- Palmdale
- Interactive map of Palmdale
- Coordinates: 34°42′20″S 118°08′10″E﻿ / ﻿34.70569°S 118.13611°E
- Country: Australia
- State: Western Australia
- LGA: City of Albany;
- Location: 375 km (233 mi) SE of Perth; 33 km (21 mi) NE of Albany;

Government
- • State electorate: Albany;
- • Federal division: O'Connor;

Area
- • Total: 158.2 km^{2} (61.1 sq mi)

Population
- • Total: 18 (SAL 2021)
- Postcode: 6328
Localities around Palmdale
| Takalarup | Takalarup | South Stirling |
| Napier | Palmdale | Manypeaks |
| Napier | Kalgan | Manypeaks |

= Palmdale, Western Australia =

Locality in the City of Albany, Western Australia

Palmdale is a rural locality of the City of Albany in the Great Southern region of Western Australia. The Kalgan River forms the western boundary of the locality, with the Granite Hill Nature Reserve stretching along the river in the north of Palmdale.

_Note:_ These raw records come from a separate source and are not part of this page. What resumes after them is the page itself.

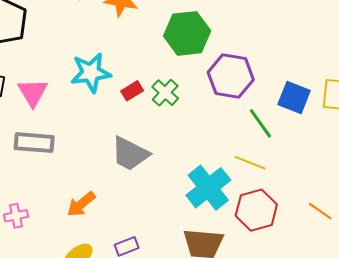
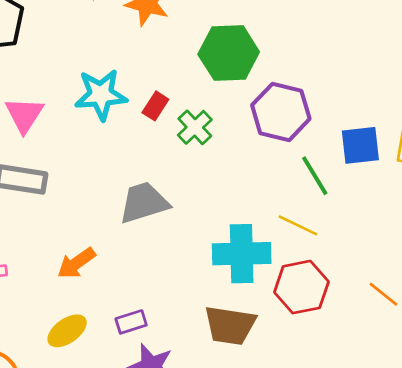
red rectangle: (132, 91) -> (155, 106), moved, turned -30
blue square: (294, 98) -> (360, 145), turned -32
gray trapezoid: (130, 154) -> (144, 203), turned 132
cyan cross: (208, 188) -> (242, 254), turned 33

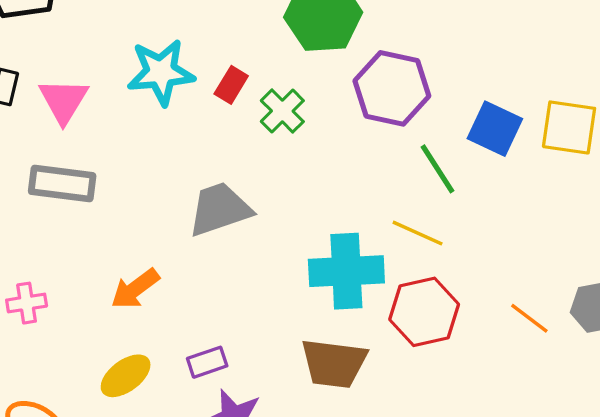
blue square: (360, 145) -> (495, 129), turned 33

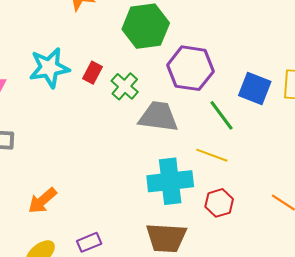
gray trapezoid: (220, 209) -> (158, 117), moved, turned 30
red hexagon: (424, 312) -> (219, 203), size x0.7

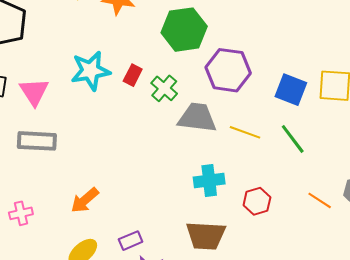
green line: (221, 115) -> (293, 139), moved
yellow line: (212, 155) -> (245, 132), moved
cyan cross: (170, 181) -> (209, 181), size x0.7

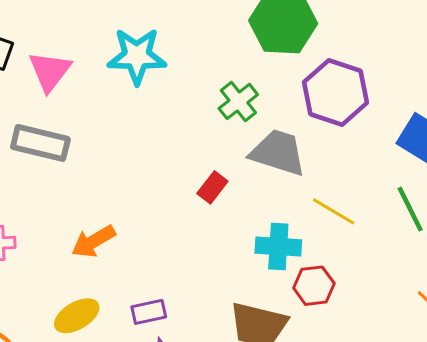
red rectangle: (133, 75) -> (212, 187), moved
yellow line: (245, 132) -> (334, 211), moved
red hexagon: (257, 201) -> (314, 286), moved

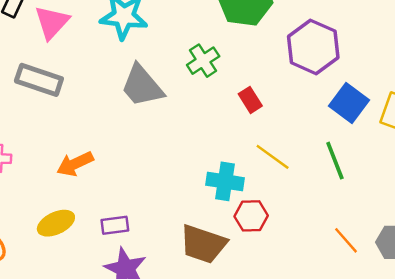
purple hexagon: (335, 92) -> (313, 47), moved
gray trapezoid: (278, 153) -> (142, 86), moved, turned -153
red rectangle: (212, 187) -> (250, 100), moved, turned -75

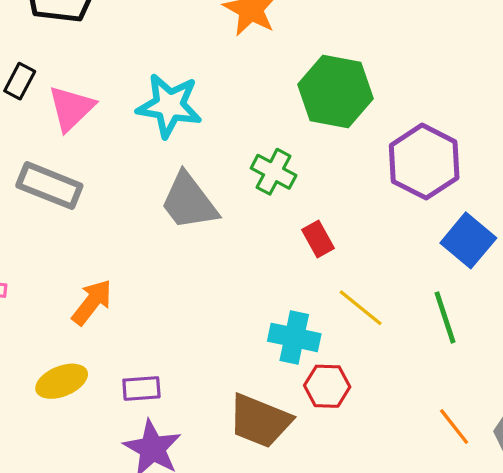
green cross: (203, 61) -> (274, 172), turned -32
red rectangle: (250, 100) -> (318, 239), moved
orange arrow: (75, 164) -> (92, 302), turned 150

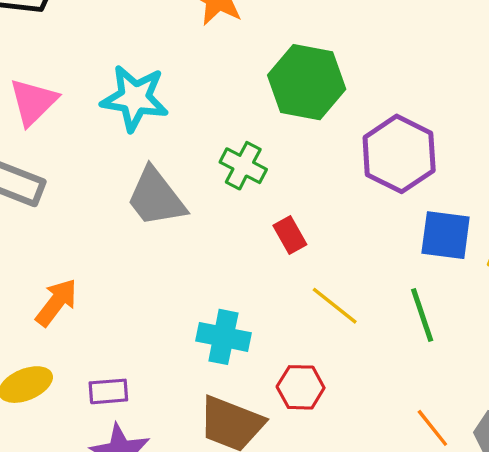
blue square: (468, 240) -> (446, 235), turned -32
cyan cross: (294, 337) -> (223, 337), moved

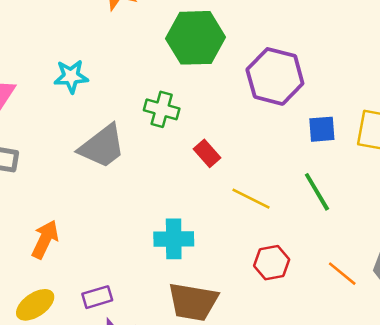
cyan star: (135, 98) -> (71, 76), size x0.7
gray trapezoid: (156, 197) -> (102, 146), turned -78
blue square: (446, 235) -> (322, 129), size x0.7
red hexagon: (301, 387) -> (272, 263), moved

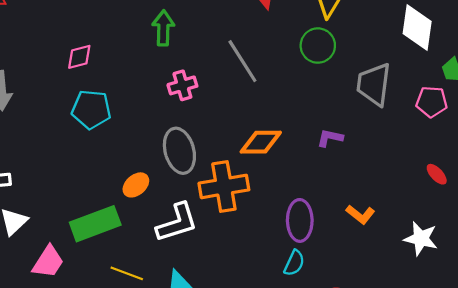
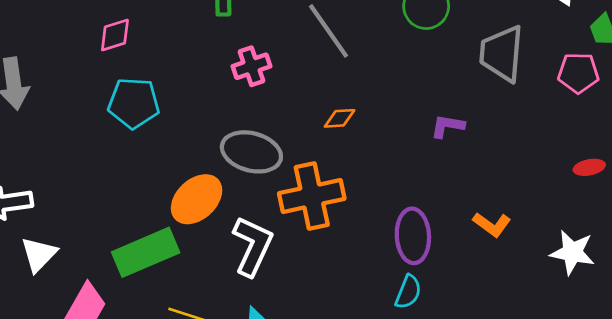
orange diamond: (261, 142) -> (340, 118), moved, size x0.6
gray ellipse: (179, 151) -> (251, 152), turned -57
red ellipse: (437, 174) -> (589, 167), turned -55
orange ellipse: (136, 185) -> (197, 199), size x1.5
white L-shape: (177, 223) -> (253, 246), turned -45

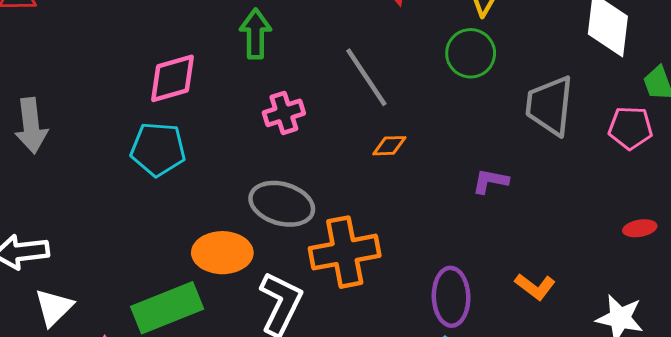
pink diamond: (115, 35) -> (172, 78), moved, size x1.4
orange diamond: (340, 118) -> (389, 146), moved
orange ellipse: (197, 199) -> (222, 253), turned 42

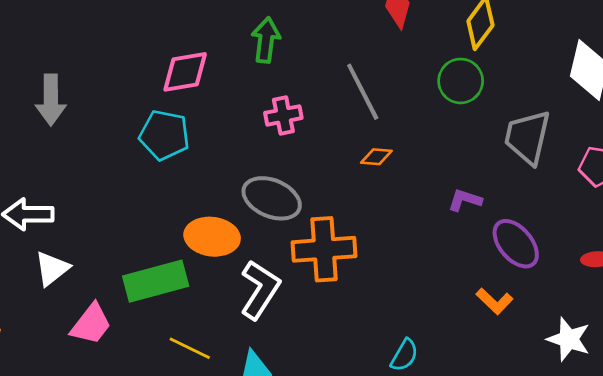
purple ellipse: (451, 297) -> (516, 244), moved, turned -45

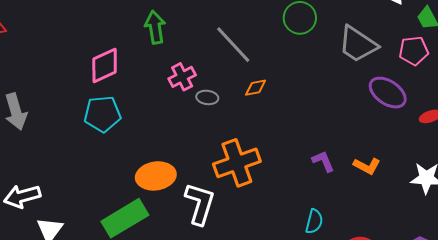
gray trapezoid: (527, 137) -> (358, 44), turned -54
gray ellipse: (272, 198) -> (207, 97), moved, size x0.5
purple L-shape: (465, 200) -> (323, 161), moved, turned 65
purple ellipse: (516, 244) -> (388, 93), moved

Palmdale is on the traditional land of the Minang people of the Noongar nation.

==Nature reserves==
The Granite Hill Nature Reserve was gazetted on 3 June 1988, has a size of 1.27 km2, and is located within the Jarrah Forest bioregion. Only the parts east of the Kalgan River are located within Palmdale, the remainder being in Napier. Additionally the unnamed Nature Reserve WA23850 is fully located within Palmdale. It was gazetted on 11 December 1953, has a size of 3.63 km2, and is also located within the Jarrah Forest bioregion.